I found that what I actually needed most during that time was a spirit of flexibility. Some days, getting outside for a long walk just felt too hard. WW was helpful in allowing space for that. You can learn from your setbacks instead of throwing in the towel. Plus, I could still do plenty of other positive things for myself, like tracking my meals and hitting my water goals. Learning to meet myself in the moment was key during those tough months.
How a test run of “normal life” turned out: I admit, I still had doubts about whether I’d be able to stick with WW once the pandemic passed. During lockdown I built a safe cocoon of healthy habits; by June, I was down almost 40 pounds*. Meanwhile, my calendar was filling up with socially distanced outdoor gatherings. Could I keep up my progress?
A beach day with my girlfriends made me believe it was possible. Usually, one of us would stop at the convenience store and grab breakfast pastries for the group. I volunteered to bring homemade two-ingredient-dough bagels instead. Everyone loved them, and they fit into my Budget. Little moments like these helped confirm that I was creating a lifestyle that could work for me long-term.

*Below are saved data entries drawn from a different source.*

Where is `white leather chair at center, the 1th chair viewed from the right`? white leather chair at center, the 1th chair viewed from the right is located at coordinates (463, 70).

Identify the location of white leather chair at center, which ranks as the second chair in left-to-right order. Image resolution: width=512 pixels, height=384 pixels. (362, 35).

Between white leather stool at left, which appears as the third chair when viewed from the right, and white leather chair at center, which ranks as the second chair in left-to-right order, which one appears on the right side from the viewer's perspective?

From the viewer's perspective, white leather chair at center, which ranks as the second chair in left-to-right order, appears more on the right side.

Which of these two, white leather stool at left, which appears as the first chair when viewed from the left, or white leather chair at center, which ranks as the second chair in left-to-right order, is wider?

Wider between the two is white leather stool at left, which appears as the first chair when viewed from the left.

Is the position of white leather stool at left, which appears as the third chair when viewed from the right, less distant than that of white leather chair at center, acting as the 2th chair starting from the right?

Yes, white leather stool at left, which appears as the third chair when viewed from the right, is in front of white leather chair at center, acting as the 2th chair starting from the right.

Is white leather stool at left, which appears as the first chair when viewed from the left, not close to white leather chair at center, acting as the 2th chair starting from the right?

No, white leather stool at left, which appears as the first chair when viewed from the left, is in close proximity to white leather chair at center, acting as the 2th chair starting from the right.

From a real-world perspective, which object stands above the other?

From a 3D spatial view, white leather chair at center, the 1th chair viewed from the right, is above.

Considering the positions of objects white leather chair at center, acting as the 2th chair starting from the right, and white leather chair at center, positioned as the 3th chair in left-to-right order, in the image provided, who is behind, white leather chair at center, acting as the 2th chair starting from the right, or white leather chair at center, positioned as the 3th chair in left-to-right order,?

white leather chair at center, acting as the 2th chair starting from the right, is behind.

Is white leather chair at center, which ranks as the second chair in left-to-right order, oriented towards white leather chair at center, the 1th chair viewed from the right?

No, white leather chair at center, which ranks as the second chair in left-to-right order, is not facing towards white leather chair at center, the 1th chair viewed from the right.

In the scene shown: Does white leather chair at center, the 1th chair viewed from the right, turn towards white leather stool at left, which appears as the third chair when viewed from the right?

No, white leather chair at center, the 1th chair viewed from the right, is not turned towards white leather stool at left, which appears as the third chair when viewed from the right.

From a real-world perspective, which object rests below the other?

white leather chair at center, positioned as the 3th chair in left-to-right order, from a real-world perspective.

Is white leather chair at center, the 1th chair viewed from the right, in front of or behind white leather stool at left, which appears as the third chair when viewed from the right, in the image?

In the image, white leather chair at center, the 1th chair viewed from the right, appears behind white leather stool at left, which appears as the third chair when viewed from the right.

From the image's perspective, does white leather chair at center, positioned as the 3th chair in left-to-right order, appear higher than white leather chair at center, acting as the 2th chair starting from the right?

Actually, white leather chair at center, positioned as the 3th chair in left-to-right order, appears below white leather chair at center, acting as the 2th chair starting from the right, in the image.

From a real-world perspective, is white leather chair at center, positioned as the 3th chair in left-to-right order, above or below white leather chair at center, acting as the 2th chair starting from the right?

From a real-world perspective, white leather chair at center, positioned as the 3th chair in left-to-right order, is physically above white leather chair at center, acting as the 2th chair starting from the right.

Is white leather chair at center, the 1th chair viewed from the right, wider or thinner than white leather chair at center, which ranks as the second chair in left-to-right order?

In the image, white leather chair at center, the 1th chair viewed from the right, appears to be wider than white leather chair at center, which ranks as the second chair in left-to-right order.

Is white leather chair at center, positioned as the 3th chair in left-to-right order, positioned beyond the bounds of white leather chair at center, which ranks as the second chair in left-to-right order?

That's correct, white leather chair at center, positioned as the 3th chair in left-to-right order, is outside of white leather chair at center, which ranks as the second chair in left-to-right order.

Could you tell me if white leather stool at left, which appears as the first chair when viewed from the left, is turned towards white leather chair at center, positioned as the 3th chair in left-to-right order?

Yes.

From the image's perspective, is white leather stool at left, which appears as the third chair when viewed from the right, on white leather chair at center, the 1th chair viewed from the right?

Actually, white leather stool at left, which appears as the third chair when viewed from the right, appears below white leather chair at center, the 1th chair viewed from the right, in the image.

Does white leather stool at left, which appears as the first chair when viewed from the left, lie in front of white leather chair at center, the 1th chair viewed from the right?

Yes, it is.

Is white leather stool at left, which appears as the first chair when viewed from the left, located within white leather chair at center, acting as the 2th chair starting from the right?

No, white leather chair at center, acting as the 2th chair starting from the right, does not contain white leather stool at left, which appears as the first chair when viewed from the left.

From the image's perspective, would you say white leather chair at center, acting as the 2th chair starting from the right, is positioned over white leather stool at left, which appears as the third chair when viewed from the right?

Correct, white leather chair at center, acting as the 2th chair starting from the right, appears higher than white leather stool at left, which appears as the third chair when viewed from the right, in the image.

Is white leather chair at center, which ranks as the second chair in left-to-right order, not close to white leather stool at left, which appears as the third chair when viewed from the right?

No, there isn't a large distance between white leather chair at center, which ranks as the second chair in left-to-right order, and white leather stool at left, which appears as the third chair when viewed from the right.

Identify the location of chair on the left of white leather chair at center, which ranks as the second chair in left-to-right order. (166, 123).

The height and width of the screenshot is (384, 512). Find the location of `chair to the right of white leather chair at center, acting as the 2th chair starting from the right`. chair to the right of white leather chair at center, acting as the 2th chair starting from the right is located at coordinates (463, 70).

Why weight loss isn’t all I’m celebrating: Losing 54 pounds* has been pretty amazing, but I think my most meaningful change on WW is that I ended a pattern of self-sabotage by gaining trust in healthier feedback loops. Now, for instance, I know that if I make a point to get enough sleep, I’ll have more energy to walk, which motivates me to buy nutritious foods while grocery shopping so I can fuel my body in the best way possible. I’m excited to keep going!